Crédits : Keeling Curve

La semaine dernière, la pollution au dioxyde de carbone sur Terre aurait atteint un niveau qui n’avait jamais été franchi dans l’histoire de l’humanité. Un nouveau record, pas très glorieux.

Selon l’ONG Climate Central qui diffuse des données scientifiques sur le climat, le 18 avril dernier, les concentrations atmosphériques en dioxyde de carbone ont été mesurées à 410 parties par million (ppm). C’est un record absolu jamais atteint dans l’histoire de l’humanité. En 1958, ce taux n’était « que » de 280 ppm. « Nous sommes dans une nouvelle ère », commentait il y a quelques jours Ralph Keeling, directeur du programme de CO2 Scripps Institution. Le taux de CO2 dans l’atmosphère est en effet au plus haut depuis des millions d’années. Pour parvenir à ce constat, ils ont analysé des bulles d’air emprisonnées dans des glaces très anciennes.

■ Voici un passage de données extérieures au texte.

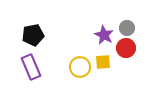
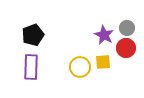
black pentagon: rotated 10 degrees counterclockwise
purple rectangle: rotated 25 degrees clockwise
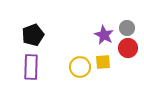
red circle: moved 2 px right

« C’est une nouvelle atmosphère avec laquelle l’humanité devra faire face, une atmosphère qui piégera davantage la chaleur et provoquera de plus en plus de dérèglements climatiques », prévient l’organisation non gouvernementale. Alors que des facteurs naturels comme El Niño, un courant saisonnier chaud de l’océan Pacifique à l’origine d’un réchauffement cyclique global, ont entraîné plus de dioxyde de carbone dans l’atmosphère au cours des deux dernières années, ces nouveaux enregistrements sont principalement alimentés par « ceux » qui brûlent des combustibles fossiles en quantités considérables et créent à leur tour des quantités record de dioxyde de carbone. Les industriels sont ici visés en participant à plus de la moitié des émissions de gaz à effet de serre selon les chercheurs.

Smog à Los Angeles / Crédits : iStock

Transports, chauffage, production d’électricité, activités industrielles ou agricoles, la combustion des énergies fossiles est en effet pointée par les scientifiques américains comme le « premier facteur de pollution aux gaz à effet de serre ». Concrètement, ces nouveaux relevés suggèrent que pour la première fois depuis 4 millions d’années, sur 1 million de molécules présentes dans l’atmosphère, plus de 410 sont des molécules de C02. C’est très inquiétant quand on sait qu’une partie de ce C02 restera dans l’atmosphère durant des milliers d’années, quand bien même la combustion des énergies fossiles s’arrêterait partout sur la planète du jour au lendemain, cela aura pour conséquences l’aggravation du réchauffement climatique et de la pollution de l’air.